(Beginning of DATA FOR THE TASK)

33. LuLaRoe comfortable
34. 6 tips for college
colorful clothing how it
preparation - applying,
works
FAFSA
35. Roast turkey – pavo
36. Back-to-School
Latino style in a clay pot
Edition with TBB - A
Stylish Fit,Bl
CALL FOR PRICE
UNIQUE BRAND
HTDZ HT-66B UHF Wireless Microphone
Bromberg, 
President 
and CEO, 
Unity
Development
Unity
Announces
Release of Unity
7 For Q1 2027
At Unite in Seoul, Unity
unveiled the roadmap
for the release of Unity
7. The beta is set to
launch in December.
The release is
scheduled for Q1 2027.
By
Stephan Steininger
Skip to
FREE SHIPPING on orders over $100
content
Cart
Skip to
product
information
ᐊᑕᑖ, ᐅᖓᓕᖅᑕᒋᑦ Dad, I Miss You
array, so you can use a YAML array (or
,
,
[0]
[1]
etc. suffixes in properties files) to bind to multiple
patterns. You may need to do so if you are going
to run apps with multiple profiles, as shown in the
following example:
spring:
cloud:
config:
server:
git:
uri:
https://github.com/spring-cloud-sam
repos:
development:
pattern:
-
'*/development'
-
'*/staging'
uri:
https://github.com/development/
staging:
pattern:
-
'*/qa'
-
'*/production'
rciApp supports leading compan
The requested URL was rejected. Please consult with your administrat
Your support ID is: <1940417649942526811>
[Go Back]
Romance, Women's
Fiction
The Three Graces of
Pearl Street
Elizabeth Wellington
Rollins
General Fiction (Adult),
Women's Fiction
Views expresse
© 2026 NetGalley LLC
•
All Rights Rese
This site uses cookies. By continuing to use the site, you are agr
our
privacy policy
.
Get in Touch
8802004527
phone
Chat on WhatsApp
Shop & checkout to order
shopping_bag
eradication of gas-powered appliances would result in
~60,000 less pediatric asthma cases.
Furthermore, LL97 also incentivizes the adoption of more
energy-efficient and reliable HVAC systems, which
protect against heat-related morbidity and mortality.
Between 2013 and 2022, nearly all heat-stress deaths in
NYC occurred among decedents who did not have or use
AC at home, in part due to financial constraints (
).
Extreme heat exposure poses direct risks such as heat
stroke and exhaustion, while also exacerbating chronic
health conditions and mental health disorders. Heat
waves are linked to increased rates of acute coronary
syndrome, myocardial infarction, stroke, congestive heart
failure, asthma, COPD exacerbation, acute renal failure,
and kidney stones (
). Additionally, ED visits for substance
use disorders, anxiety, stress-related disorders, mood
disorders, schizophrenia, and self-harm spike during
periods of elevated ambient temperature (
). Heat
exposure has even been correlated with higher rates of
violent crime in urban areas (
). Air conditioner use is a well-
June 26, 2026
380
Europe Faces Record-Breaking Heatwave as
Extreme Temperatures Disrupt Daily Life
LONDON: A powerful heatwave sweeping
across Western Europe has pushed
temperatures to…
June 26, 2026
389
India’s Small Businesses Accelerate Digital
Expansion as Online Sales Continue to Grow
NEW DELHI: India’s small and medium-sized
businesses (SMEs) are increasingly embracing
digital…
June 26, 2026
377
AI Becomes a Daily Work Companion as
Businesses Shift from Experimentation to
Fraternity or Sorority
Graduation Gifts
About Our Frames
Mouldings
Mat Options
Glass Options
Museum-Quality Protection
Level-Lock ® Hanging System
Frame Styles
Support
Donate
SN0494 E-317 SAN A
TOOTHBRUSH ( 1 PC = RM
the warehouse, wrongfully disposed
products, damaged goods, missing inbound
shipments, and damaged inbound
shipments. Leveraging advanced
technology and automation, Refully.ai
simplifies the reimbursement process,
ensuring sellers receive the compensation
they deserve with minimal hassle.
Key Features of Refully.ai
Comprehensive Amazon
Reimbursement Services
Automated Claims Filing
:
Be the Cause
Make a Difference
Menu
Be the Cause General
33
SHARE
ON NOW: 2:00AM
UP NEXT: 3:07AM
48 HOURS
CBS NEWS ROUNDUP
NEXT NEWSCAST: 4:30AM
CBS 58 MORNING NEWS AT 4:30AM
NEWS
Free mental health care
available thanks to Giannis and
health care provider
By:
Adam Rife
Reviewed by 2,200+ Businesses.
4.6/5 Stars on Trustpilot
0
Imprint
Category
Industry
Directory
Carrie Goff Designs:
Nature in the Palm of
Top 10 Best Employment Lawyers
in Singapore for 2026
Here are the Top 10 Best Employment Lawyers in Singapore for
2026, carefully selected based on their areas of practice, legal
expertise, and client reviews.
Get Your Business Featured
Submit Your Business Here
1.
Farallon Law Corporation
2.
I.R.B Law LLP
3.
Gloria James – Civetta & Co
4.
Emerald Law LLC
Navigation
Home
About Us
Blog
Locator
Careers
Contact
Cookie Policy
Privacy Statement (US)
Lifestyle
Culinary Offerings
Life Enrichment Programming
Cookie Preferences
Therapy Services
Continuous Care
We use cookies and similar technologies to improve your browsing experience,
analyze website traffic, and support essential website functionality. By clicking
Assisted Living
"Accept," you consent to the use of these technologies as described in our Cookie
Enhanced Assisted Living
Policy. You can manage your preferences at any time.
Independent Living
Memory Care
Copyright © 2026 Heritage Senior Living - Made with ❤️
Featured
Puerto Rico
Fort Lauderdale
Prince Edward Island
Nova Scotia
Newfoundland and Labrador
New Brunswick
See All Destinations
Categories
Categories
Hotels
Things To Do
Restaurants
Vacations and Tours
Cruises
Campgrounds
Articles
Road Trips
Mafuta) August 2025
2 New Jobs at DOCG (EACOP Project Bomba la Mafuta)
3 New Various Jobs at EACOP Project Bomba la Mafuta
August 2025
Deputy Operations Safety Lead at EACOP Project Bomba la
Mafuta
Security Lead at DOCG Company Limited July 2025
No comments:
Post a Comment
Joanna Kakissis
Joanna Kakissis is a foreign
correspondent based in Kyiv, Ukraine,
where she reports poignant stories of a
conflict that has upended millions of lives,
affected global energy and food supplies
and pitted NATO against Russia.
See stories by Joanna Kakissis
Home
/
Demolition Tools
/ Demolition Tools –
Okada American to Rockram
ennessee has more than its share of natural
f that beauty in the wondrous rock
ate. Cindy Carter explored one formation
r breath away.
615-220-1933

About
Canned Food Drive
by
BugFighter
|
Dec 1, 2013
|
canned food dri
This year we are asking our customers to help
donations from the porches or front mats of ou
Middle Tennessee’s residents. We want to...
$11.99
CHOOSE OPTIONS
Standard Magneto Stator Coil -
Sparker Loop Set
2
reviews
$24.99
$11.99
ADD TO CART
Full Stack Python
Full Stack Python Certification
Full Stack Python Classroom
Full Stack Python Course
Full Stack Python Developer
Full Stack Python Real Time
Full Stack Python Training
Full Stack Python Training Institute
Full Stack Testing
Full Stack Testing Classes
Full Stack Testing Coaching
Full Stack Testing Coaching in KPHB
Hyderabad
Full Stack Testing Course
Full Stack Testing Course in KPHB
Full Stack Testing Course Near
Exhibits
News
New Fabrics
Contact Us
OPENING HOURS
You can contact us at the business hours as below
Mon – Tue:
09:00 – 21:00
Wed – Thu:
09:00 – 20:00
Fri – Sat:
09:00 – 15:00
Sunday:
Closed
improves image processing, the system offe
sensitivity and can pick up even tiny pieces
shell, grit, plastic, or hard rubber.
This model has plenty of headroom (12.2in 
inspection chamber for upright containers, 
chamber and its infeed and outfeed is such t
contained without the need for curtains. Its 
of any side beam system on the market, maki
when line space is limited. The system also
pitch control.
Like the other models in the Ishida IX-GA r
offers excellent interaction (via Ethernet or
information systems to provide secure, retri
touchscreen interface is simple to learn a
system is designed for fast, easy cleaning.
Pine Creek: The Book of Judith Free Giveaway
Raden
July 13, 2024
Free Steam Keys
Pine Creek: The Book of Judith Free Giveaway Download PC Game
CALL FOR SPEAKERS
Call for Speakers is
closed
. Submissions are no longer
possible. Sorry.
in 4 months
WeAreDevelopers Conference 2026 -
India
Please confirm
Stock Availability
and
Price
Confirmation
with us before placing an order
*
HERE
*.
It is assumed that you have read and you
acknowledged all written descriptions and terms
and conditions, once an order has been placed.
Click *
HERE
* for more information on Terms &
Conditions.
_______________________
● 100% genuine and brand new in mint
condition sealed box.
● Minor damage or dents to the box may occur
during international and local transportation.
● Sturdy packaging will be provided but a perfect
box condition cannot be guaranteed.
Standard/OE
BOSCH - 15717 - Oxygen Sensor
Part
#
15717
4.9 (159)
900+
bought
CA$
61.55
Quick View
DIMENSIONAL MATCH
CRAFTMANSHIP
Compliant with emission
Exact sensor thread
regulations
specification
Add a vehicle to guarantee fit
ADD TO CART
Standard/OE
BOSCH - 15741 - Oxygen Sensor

(End of DATA FOR THE TASK)

§ **DESCRIPTION OF THE TASK**
State how many lines in the entries above hold the word "from", with no further text.

§ **COMPLETED EXERCISE**
2